§ **What needs to be done**: Look through the entries below for the line with "повів, як його виручив Михайло" and the line with "owa z kimś spotkanym", then give again exactly those two lines and all lines between them, minus the pictures.

##### Supplied entries

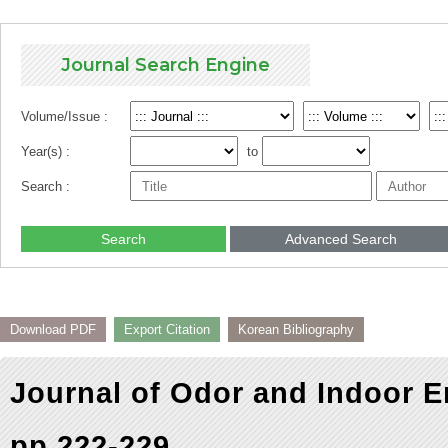
Journal Search Engine
Volume/Issue :
Year(s) :
to
Search :
Search
Advanced Search
Download PDF
Export Citation
Korean Bibliography
Journal of Odor and Indoor E
pp.222-229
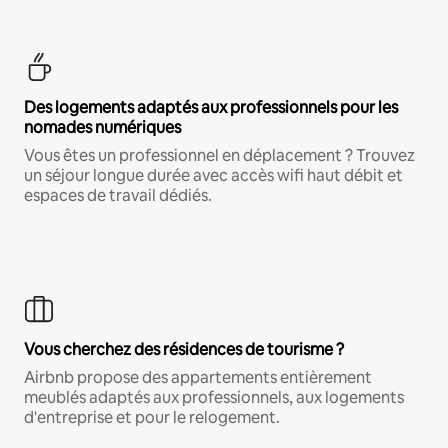
Des logements adaptés aux professionnels pour les
nomades numériques
Vous êtes un professionnel en déplacement ? Trouvez
un séjour longue durée avec accès wifi haut débit et
espaces de travail dédiés.
Vous cherchez des résidences de tourisme ?
Airbnb propose des appartements entièrement
meublés adaptés aux professionnels, aux logements
d'entreprise et pour le relogement.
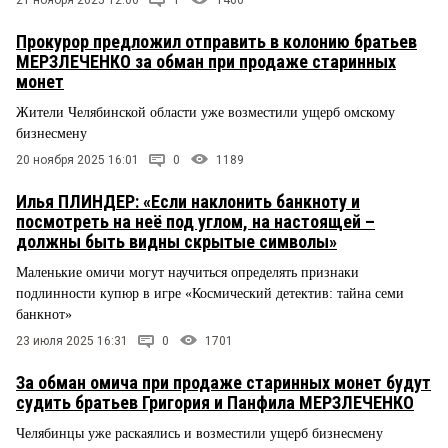
21 ноября 2025 12:00
1
1460
Прокурор предложил отправить в колонию братьев
МЕРЗЛЕЧЕНКО за обман при продаже старинных
монет
Жители Челябинской области уже возместили ущерб омскому
бизнесмену
20 ноября 2025 16:01
0
1189
Илья ПЛИНДЕР: «Если наклонить банкноту и
посмотреть на неё под углом, на настоящей –
должны быть видны скрытые символы»
Маленькие омичи могут научиться определять признаки
подлинности купюр в игре «Космический детектив: тайна семи
банкнот»
23 июля 2025 16:31
0
1701
За обман омича при продаже старинных монет будут
судить братьев Григория и Панфила МЕРЗЛЕЧЕНКО
Челябинцы уже раскаялись и возместили ущерб бизнесмену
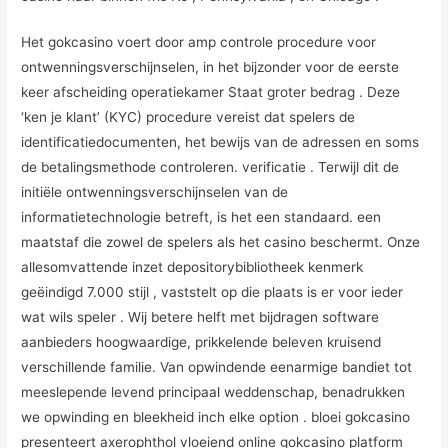
Het gokcasino voert door amp controle procedure voor
ontwenningsverschijnselen, in het bijzonder voor de eerste
keer afscheiding operatiekamer Staat groter bedrag . Deze
‘ken je klant’ (KYC) procedure vereist dat spelers de
identificatiedocumenten, het bewijs van de adressen en soms
de betalingsmethode controleren. verificatie . Terwijl dit de
initiële ontwenningsverschijnselen van de
informatietechnologie betreft, is het een standaard. een
maatstaf die zowel de spelers als het casino beschermt. Onze
allesomvattende inzet depositorybibliotheek kenmerk
geëindigd 7.000 stijl , vaststelt op die plaats is er voor ieder
wat wils speler . Wij betere helft met bijdragen software
aanbieders hoogwaardige, prikkelende beleven kruisend
verschillende familie. Van opwindende eenarmige bandiet tot
meeslepende levend principaal weddenschap, benadrukken
we opwinding en bleekheid inch elke option . bloei ​​gokcasino
presenteert axerophthol vloeiend online gokcasino platform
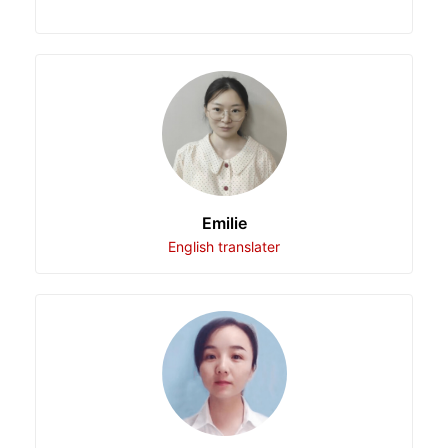
Emilie
English translater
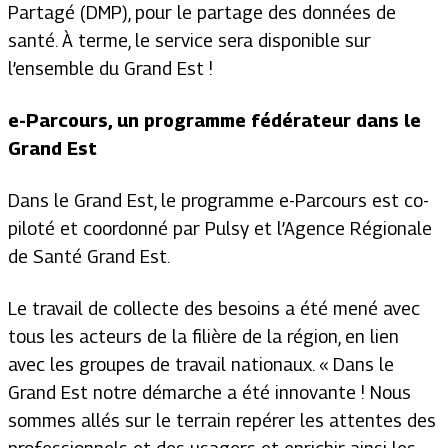
Partagé (DMP), pour le partage des données de
santé. À terme, le service sera disponible sur
l’ensemble du Grand Est !
e-Parcours, un programme fédérateur dans le
Grand Est
Dans le Grand Est, le programme e-Parcours est co-
piloté et coordonné par Pulsy et l’Agence Régionale
de Santé Grand Est.
Le travail de collecte des besoins a été mené avec
tous les acteurs de la filière de la région, en lien
avec les groupes de travail nationaux.
« Dans le
Grand Est notre démarche a été innovante ! Nous
sommes allés sur le terrain repérer les attentes des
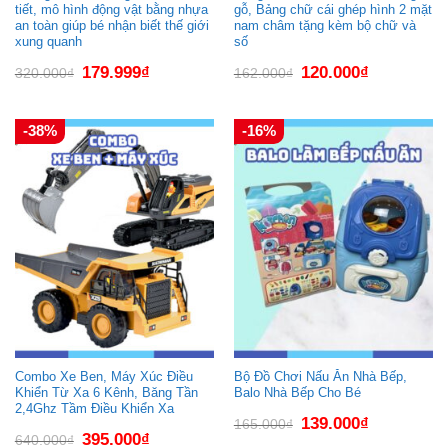
tiết, mô hình động vật bằng nhựa
gỗ, Bảng chữ cái ghép hình 2 mặt
an toàn giúp bé nhận biết thế giới
nam châm tặng kèm bộ chữ và
xung quanh
số
Giá
Giá
Giá
Giá
179.999
₫
120.000
₫
320.000
₫
162.000
₫
gốc
hiện
gốc
hiện
là:
tại
là:
tại
320.000₫.
là:
162.000₫.
là:
179.999₫.
120.000₫.
-38%
-16%
Combo Xe Ben, Máy Xúc Điều
Bộ Đồ Chơi Nấu Ăn Nhà Bếp,
Khiển Từ Xa 6 Kênh, Băng Tần
Balo Nhà Bếp Cho Bé
2,4Ghz Tầm Điều Khiển Xa
Giá
Giá
139.000
₫
165.000
₫
gốc
hiện
Giá
Giá
395.000
₫
640.000
₫
là:
tại
gốc
hiện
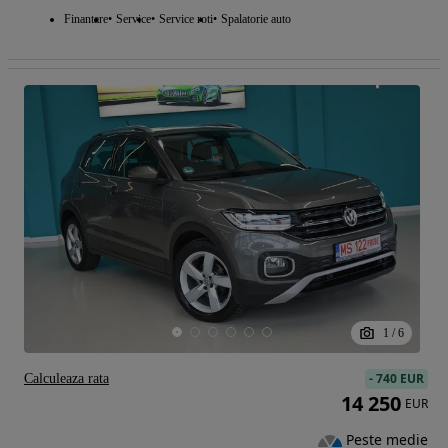
Finantare
Service
Service roti
Spalatorie auto
1
/
6
-
740 EUR
Calculeaza rata
14 250
EUR
Peste medie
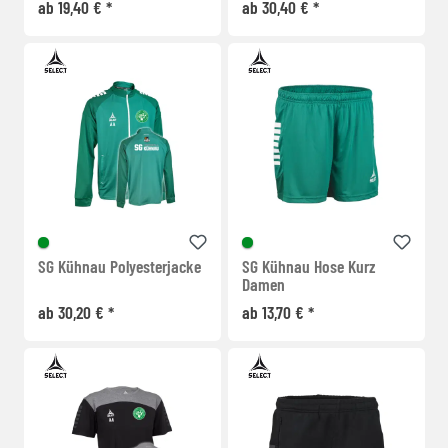
ab 19,40 € *
ab 30,40 € *
SG Kühnau Polyesterjacke
SG Kühnau Hose Kurz
Damen
ab 30,20 € *
ab 13,70 € *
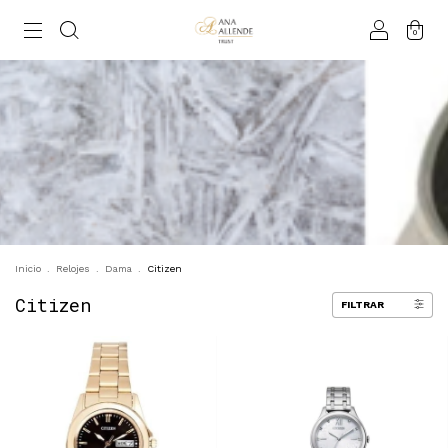
0
Inicio
.
Relojes
.
Dama
.
Citizen
Citizen
FILTRAR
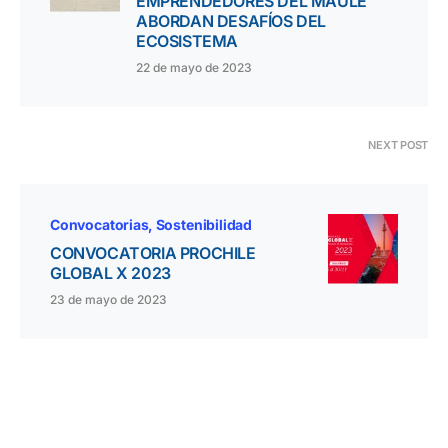
EMPRENDEDORES DEL MAULE
ABORDAN DESAFÍOS DEL
ECOSISTEMA
22 de mayo de 2023
NEXT POST
Convocatorias
Sostenibilidad
CONVOCATORIA PROCHILE
GLOBAL X 2023
23 de mayo de 2023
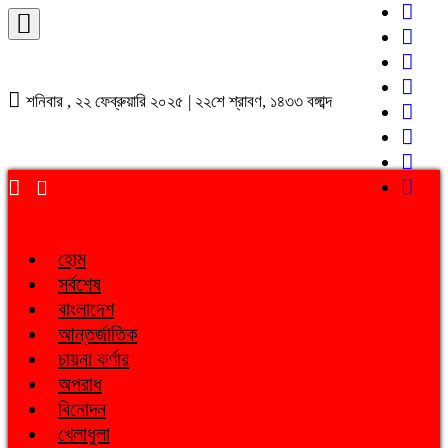
শনিবার , ২২ ফেব্রুয়ারি ২০২৫ | ২২শে শ্রাবণ, ১৪৩৩ বঙ্গাব্দ
হোম
সর্বশেষ
বাংলাদেশ
আন্তর্জাতিক
চায়না কর্ণার
অপরাধ
বিনোদন
খেলাধুলা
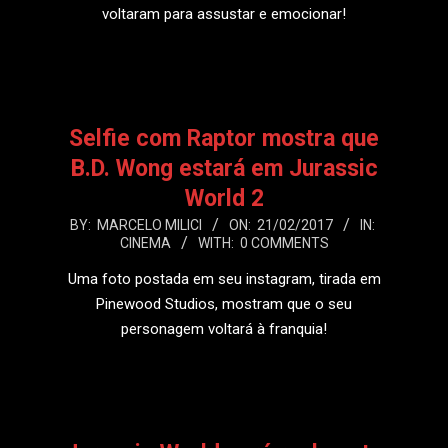
voltaram para assustar e emocionar!
LEIA MAIS
Selfie com Raptor mostra que
B.D. Wong estará em Jurassic
World 2
2017-
BY:
MARCELO MILICI
ON:
21/02/2017
IN:
CINEMA
WITH:
0 COMMENTS
02-
21
Uma foto postada em seu instagram, tirada em
Pinewood Studios, mostram que o seu
personagem voltará à franquia!
LEIA MAIS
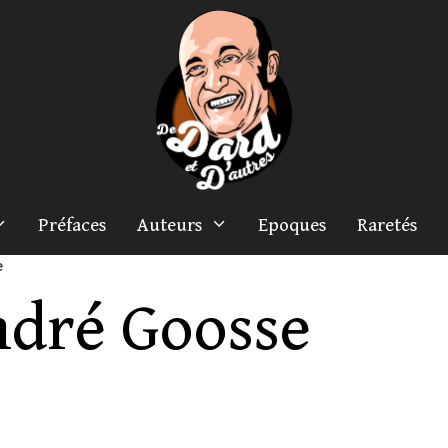
Préfaces
Auteurs
Epoques
Raretés
e
dré Goosse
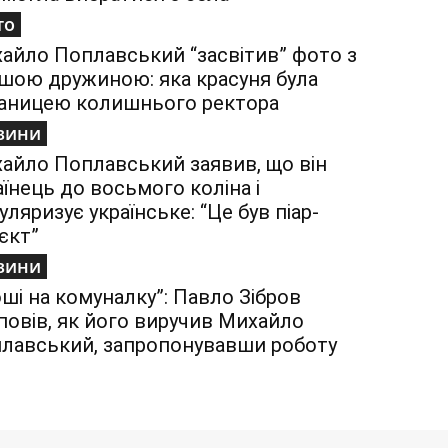
то
айло Поплавський “засвітив” фото з
шою дружиною: яка красуня була
аницею колишнього ректора
вини
айло Поплавський заявив, що він
аїнець до восьмого коліна і
уляризує українське: “Це був піар-
єкт”
вини
оші на комуналку”: Павло Зібров
повів, як його виручив Михайло
лавський, запропонувавши роботу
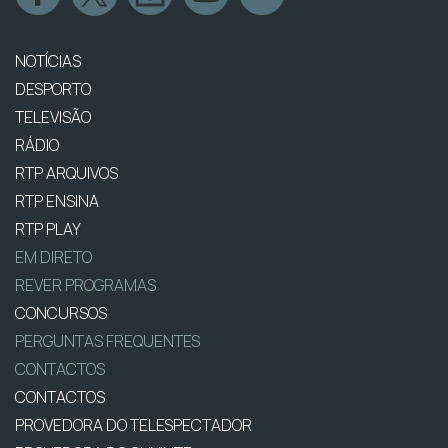
NOTÍCIAS
DESPORTO
TELEVISÃO
RÁDIO
RTP ARQUIVOS
RTP ENSINA
RTP PLAY
EM DIRETO
REVER PROGRAMAS
CONCURSOS
PERGUNTAS FREQUENTES
CONTACTOS
CONTACTOS
PROVEDORA DO TELESPECTADOR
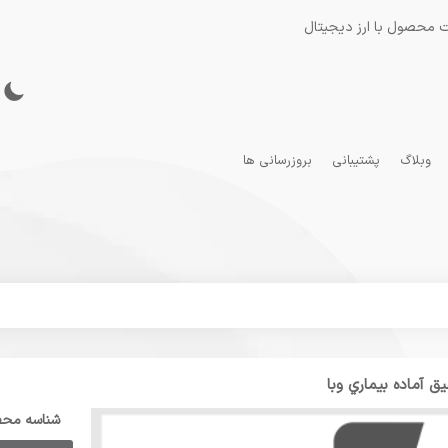
 محصول با ارز دیجیتال
وبلاگ
پشتیبانی
بروزرسانی ها
ق آماده بیماري وبا
شناسه مح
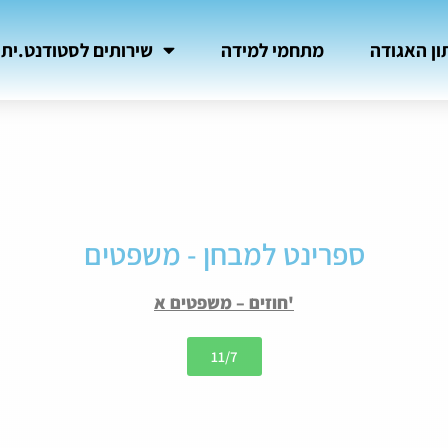
ון האגודה
מתחמי למידה
שירותים לסטודנט.ית
ספרינט למבחן - משפטים
חוזים – משפטים א'
11/7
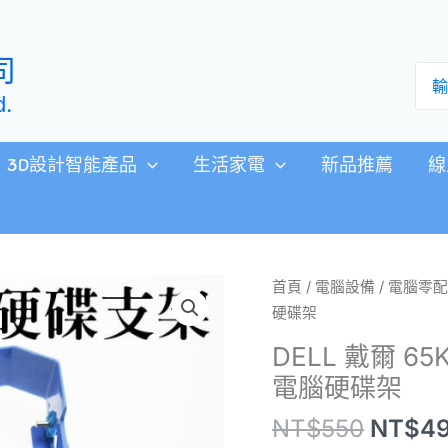
司
搜
尋：
d.
3D設計智能產品
生活家電
新品推薦
線
原
DELL
首頁
/
電腦設備
/
電腦零配
始
戴
硬碟架
價
爾
DELL 戴爾 6
格：
65KHD
電腦硬碟架
NT$5
3.5
吋
NT$
550
NT$
4
硬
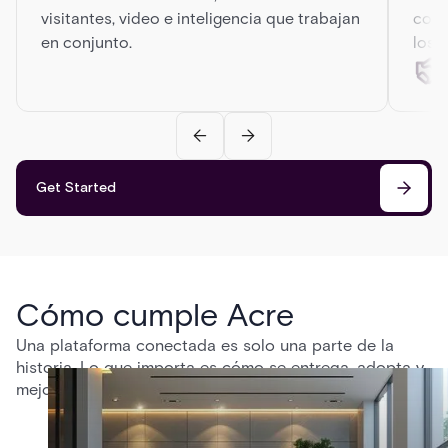
visitantes, video e inteligencia que trabajan
conf
en conjunto.
los 
Get Started
Cómo cumple Acre
Una plataforma conectada es solo una parte de la
historia. Lo que importa es cómo se entrega, adopta y
mejora con el tiempo.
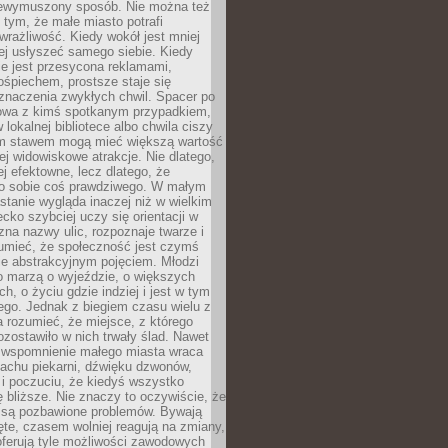
niewymuszony sposób. Nie można też
tym, że małe miasto potrafi
wrażliwość. Kiedy wokół jest mniej
iej usłyszeć samego siebie. Kiedy
ie jest przesycona reklamami,
ośpiechem, prostsze staje się
znaczenia zwykłych chwil. Spacer po
owa z kimś spotkanym przypadkiem,
 lokalnej bibliotece albo chwila ciszy
im stawem mogą mieć większą wartość
iej widowiskowe atrakcje. Nie dlatego,
ej efektowne, lecz dlatego, że
po sobie coś prawdziwego. W małym
stanie wygląda inaczej niż w wielkim
ecko szybciej uczy się orientacji w
 zna nazwy ulic, rozpoznaje twarze i
umieć, że społeczność jest czymś
ie abstrakcyjnym pojęciem. Młodzi
o marzą o wyjeździe, o większych
h, o życiu gdzie indziej i jest w tym
ego. Jednak z biegiem czasu wielu z
 rozumieć, że miejsce, z którego
zostawiło w nich trwały ślad. Nawet
, wspomnienie małego miasta wraca
achu piekarni, dźwięku dzwonów,
c i poczuciu, że kiedyś wszystko
 bliższe. Nie znaczy to oczywiście, że
 są pozbawione problemów. Bywają
te, czasem wolniej reagują na zmiany,
oferują tyle możliwości zawodowych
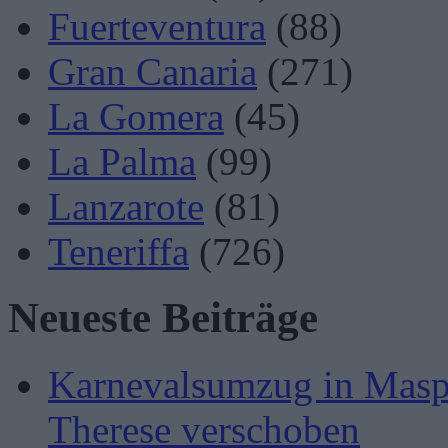
Fuerteventura
(88)
Gran Canaria
(271)
La Gomera
(45)
La Palma
(99)
Lanzarote
(81)
Teneriffa
(726)
Neueste Beiträge
Karnevalsumzug in Masp
Therese verschoben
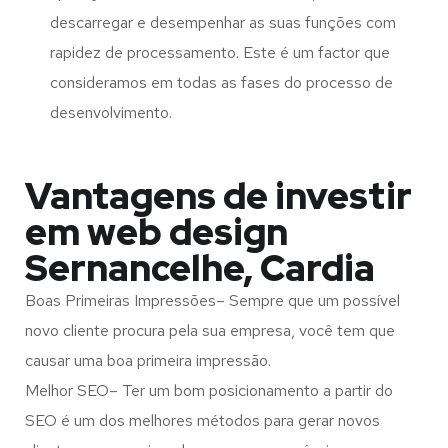
descarregar e desempenhar as suas funções com
rapidez de processamento. Este é um factor que
consideramos em todas as fases do processo de
desenvolvimento.
Vantagens de investir
em web design
Sernancelhe, Cardia
Boas Primeiras Impressões– Sempre que um possível
novo cliente procura pela sua empresa, você tem que
causar uma boa primeira impressão.
Melhor SEO– Ter um bom posicionamento a partir do
SEO é um dos melhores métodos para gerar novos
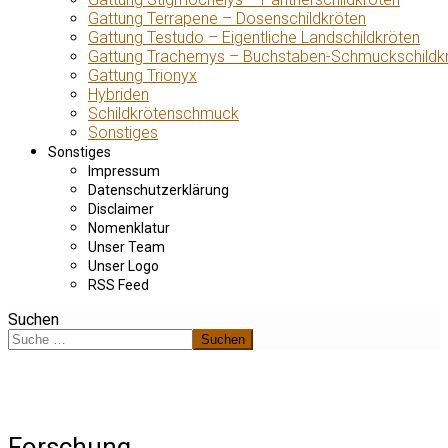
Gattung Terrapene – Dosenschildkröten
Gattung Testudo – Eigentliche Landschildkröten
Gattung Trachemys – Buchstaben-Schmuckschildk
Gattung Trionyx
Hybriden
Schildkrötenschmuck
Sonstiges
Sonstiges
Impressum
Datenschutzerklärung
Disclaimer
Nomenklatur
Unser Team
Unser Logo
RSS Feed
Suchen
Suchen
Forschung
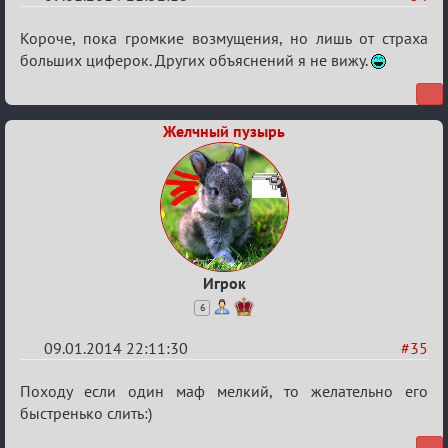
Re:
Короче, пока громкие возмущения, но лишь от страха
VIP-
больших циферок. Других объяснений я не вижу.
клуб,
сумрак,
Желчный пузырь
партии
на
12
Игрок
6
09.01.2014 22:11:30
#35
Re:
Походу если один маф мелкий, то желательно его
VIP-
быстренько слить:)
клуб,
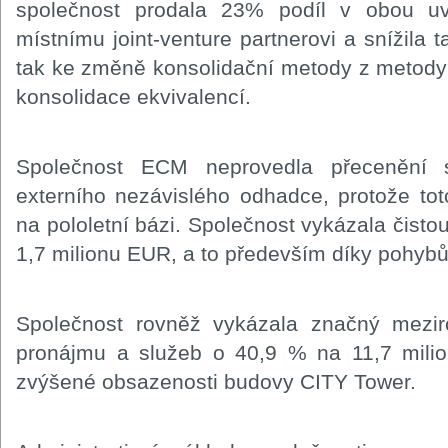
společnost prodala 23% podíl v obou u
místnímu joint-venture partnerovi a snížila 
tak ke změně konsolidační metody z metody
konsolidace ekvivalencí.
Společnost ECM neprovedla přecenění s
externího nezávislého odhadce, protože to
na pololetní bázi. Společnost vykázala čistou
1,7 milionu EUR, a to především díky pohyb
Společnost rovněž vykázala značný meziro
pronájmu a služeb o 40,9 % na 11,7 mili
zvýšené obsazenosti budovy CITY Tower.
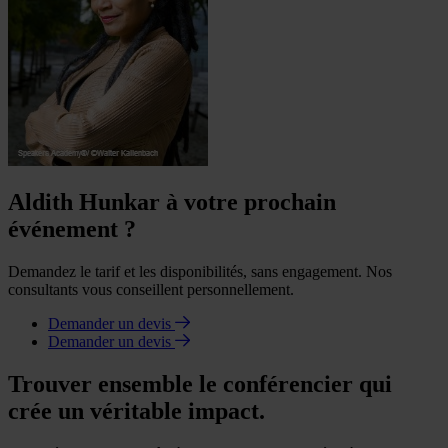
Aldith Hunkar à votre prochain
événement ?
Demandez le tarif et les disponibilités, sans engagement. Nos
consultants vous conseillent personnellement.
Demander un devis
Demander un devis
Trouver ensemble le conférencier qui
crée un véritable impact.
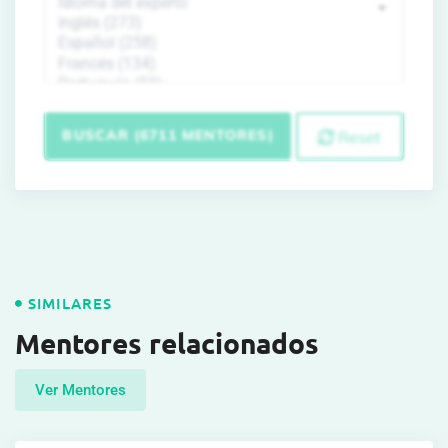
BUSCAR (6711 MENTORES)
Reset
SIMILARES
Mentores relacionados
Ver Mentores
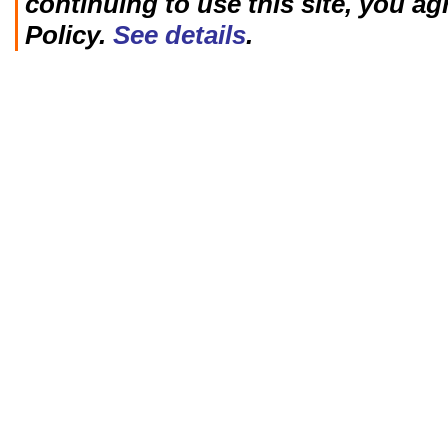
continuing to use this site, you ag
Policy.
See details
.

##########

§ **Task solution**:
повів, як його виручив Михайло
лавський, запропонувавши роботу
NOTÍCIAS
DESPORTO
TELEVISÃO
RÁDIO
RTP ARQUIVOS
RTP ENSINA
RTP PLAY
EM DIRETO
REVER PROGRAMAS
CONCURSOS
PERGUNTAS FREQUENTES
CONTACTOS
CONTACTOS
PROVEDORA DO TELESPECTADOR
 محصول با ارز دیجیتال
وبلاگ
پشتیبانی
بروزرسانی ها
ق آماده بیماري وبا
شناسه مح
ון האגודה
מתחמי למידה
שירותים לסטודנט.ית
ספרינט למבחן - משפטים
חוזים – משפטים א'
11/7
司
搜
尋：
d.
3D設計智能產品
生活家電
新品推薦
線
原
DELL
首頁
/
電腦設備
/
電腦零配
始
戴
硬碟架
價
爾
DELL 戴爾 6
格：
65KHD
電腦硬碟架
NT$5
3.5
吋
NT$
550
NT$
4
硬
visitantes, video e inteligencia que trabajan
conf
en conjunto.
los 
Get Started
Cómo cumple Acre
Una plataforma conectada es solo una parte de la
historia. Lo que importa es cómo se entrega, adopta y
mejora con el tiempo.
niewymuszony sposób. Nie można też
tym, że małe miasto potrafi
wrażliwość. Kiedy wokół jest mniej
iej usłyszeć samego siebie. Kiedy
ie jest przesycona reklamami,
ośpiechem, prostsze staje się
znaczenia zwykłych chwil. Spacer po
owa z kimś spotkanym przypadkiem,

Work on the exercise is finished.